→ Exercise inputs:
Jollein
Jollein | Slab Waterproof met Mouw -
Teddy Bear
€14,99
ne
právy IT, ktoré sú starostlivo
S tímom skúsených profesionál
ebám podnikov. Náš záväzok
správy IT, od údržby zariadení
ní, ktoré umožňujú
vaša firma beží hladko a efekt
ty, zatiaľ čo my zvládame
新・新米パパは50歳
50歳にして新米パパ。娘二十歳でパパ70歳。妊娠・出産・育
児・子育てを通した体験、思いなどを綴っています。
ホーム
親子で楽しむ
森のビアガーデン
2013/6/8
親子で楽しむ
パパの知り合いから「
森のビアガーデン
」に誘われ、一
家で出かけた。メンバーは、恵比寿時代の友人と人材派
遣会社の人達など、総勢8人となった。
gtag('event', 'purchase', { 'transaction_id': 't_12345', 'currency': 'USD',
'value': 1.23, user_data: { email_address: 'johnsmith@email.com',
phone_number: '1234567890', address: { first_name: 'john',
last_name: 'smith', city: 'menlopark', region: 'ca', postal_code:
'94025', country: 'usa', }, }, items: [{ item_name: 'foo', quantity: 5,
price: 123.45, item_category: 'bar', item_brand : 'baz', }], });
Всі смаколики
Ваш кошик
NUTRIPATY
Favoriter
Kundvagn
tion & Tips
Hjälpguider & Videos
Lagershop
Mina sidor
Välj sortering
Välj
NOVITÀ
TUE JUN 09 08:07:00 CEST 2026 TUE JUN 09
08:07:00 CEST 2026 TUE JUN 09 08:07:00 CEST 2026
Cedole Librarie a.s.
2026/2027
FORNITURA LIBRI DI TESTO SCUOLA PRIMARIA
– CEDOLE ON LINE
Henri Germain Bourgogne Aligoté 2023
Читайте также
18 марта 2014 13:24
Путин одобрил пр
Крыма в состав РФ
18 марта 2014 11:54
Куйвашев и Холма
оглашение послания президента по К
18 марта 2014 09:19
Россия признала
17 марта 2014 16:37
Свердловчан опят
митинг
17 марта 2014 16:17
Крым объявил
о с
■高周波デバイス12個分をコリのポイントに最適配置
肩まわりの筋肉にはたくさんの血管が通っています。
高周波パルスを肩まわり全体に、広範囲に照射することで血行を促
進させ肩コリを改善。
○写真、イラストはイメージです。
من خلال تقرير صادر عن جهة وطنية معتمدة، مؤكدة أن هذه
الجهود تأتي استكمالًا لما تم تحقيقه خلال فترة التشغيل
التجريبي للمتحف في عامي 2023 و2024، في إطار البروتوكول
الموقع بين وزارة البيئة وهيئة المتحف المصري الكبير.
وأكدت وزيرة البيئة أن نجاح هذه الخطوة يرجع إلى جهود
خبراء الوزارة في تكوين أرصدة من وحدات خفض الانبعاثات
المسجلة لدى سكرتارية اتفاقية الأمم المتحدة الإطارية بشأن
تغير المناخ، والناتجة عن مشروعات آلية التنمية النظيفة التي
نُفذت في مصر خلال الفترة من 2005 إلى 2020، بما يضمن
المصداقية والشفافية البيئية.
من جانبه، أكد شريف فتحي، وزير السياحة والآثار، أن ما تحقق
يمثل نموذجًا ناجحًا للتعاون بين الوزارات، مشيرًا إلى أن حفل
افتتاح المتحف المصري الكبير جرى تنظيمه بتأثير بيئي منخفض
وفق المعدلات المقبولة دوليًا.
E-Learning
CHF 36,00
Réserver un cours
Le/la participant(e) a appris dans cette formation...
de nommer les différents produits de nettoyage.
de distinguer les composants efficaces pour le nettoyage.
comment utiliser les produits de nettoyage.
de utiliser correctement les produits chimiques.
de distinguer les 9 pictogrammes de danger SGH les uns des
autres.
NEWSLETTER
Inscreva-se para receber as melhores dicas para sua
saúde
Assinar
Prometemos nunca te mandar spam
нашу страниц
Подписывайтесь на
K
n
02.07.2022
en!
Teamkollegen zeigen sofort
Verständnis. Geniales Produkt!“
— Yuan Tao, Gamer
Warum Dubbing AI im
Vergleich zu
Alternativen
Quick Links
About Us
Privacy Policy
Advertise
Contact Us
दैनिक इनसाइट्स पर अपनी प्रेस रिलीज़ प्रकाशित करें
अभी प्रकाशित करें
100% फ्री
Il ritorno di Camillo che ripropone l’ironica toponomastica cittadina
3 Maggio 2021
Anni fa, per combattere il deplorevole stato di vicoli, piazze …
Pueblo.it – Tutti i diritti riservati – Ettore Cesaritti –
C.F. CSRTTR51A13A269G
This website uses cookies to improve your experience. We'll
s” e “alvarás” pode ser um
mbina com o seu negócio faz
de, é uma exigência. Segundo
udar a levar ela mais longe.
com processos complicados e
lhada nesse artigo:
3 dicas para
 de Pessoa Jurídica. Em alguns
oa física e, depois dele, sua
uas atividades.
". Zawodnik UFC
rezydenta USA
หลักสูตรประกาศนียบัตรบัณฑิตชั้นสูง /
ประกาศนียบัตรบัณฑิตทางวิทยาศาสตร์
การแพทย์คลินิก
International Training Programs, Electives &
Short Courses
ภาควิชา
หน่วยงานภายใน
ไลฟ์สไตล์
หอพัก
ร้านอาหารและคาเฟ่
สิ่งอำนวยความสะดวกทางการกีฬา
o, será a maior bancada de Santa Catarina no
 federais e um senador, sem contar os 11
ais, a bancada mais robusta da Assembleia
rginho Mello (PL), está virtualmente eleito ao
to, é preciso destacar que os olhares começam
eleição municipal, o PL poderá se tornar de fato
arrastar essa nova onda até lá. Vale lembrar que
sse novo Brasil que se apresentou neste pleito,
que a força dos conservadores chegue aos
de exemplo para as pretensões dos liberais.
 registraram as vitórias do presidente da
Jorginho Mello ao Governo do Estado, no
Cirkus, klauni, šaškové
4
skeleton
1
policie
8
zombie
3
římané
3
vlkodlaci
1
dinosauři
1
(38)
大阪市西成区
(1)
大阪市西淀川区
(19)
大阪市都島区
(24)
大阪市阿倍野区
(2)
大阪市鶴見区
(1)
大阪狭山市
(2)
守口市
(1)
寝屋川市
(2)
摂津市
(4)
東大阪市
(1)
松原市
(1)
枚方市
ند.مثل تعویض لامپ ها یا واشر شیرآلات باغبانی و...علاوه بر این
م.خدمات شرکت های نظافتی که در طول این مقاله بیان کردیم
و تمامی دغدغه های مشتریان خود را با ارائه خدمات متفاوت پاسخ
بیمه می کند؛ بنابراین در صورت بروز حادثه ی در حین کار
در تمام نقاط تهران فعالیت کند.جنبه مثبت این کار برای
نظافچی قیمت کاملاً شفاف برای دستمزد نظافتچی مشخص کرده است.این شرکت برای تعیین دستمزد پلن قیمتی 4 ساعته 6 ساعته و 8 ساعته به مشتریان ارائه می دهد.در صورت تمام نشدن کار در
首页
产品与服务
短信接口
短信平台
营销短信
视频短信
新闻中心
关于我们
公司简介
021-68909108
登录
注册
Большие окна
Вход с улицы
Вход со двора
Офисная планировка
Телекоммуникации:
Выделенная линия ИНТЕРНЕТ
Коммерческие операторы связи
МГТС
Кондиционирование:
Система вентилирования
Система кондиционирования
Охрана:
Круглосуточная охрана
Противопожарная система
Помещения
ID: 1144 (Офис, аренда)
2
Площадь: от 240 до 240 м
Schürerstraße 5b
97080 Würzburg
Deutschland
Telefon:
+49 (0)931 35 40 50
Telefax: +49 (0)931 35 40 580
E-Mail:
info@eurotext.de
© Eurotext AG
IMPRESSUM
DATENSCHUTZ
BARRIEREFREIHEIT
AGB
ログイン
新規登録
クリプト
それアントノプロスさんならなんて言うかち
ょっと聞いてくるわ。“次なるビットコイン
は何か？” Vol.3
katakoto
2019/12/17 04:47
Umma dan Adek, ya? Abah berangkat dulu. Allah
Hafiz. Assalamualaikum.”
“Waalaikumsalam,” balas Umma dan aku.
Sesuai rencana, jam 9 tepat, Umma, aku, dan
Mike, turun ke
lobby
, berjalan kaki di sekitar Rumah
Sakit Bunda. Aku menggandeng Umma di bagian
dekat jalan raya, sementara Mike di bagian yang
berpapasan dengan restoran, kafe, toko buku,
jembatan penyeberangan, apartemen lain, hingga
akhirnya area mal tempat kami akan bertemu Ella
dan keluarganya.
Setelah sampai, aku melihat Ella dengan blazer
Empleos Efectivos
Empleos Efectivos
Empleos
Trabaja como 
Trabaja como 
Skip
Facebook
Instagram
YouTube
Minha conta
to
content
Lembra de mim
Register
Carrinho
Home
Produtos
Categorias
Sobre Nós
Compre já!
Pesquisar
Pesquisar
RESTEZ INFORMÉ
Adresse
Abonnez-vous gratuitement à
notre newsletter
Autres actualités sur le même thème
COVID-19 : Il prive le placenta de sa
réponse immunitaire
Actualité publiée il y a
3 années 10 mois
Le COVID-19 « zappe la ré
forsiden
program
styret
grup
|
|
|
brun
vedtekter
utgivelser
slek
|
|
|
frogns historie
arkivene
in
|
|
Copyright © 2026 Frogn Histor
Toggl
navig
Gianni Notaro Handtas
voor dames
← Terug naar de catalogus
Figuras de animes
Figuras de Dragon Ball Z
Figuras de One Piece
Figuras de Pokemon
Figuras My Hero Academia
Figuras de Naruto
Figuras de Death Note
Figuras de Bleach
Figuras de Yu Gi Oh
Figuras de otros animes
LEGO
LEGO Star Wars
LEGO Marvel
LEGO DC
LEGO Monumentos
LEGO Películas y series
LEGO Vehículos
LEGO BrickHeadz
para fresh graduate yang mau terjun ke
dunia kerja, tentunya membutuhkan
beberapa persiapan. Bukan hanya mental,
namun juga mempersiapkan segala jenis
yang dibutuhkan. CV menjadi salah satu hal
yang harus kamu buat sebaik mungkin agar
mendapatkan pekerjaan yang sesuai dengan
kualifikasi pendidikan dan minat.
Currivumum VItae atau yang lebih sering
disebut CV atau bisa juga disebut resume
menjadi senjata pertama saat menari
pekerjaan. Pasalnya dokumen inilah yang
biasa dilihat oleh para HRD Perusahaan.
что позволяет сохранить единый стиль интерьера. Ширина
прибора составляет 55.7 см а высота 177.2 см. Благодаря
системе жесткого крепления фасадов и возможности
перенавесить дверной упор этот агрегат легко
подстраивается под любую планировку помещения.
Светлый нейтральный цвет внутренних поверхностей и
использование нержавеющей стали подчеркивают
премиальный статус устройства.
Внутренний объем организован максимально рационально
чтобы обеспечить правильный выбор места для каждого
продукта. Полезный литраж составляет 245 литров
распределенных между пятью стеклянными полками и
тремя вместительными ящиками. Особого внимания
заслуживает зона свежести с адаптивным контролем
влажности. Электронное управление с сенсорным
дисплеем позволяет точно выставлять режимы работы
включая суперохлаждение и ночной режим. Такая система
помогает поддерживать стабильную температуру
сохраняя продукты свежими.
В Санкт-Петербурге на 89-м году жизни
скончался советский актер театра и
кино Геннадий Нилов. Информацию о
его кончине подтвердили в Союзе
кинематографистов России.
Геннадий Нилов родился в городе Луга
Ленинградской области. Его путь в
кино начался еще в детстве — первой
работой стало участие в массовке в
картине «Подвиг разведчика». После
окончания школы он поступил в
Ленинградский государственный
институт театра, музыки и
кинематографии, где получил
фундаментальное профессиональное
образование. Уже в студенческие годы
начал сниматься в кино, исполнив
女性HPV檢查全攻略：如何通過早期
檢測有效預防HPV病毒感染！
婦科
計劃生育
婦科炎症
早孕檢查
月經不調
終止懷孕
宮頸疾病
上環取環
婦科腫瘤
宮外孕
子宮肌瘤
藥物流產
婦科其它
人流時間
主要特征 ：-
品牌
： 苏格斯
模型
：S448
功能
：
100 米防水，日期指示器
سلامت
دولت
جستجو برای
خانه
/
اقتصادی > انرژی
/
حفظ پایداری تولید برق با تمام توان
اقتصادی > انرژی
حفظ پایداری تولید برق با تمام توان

→ Task requirements: A line belongs in the answer if it contains the word "театра"; please copy each such line from the material.

→ Solution for this exercise:
скончался советский актер театра и
институт театра, музыки и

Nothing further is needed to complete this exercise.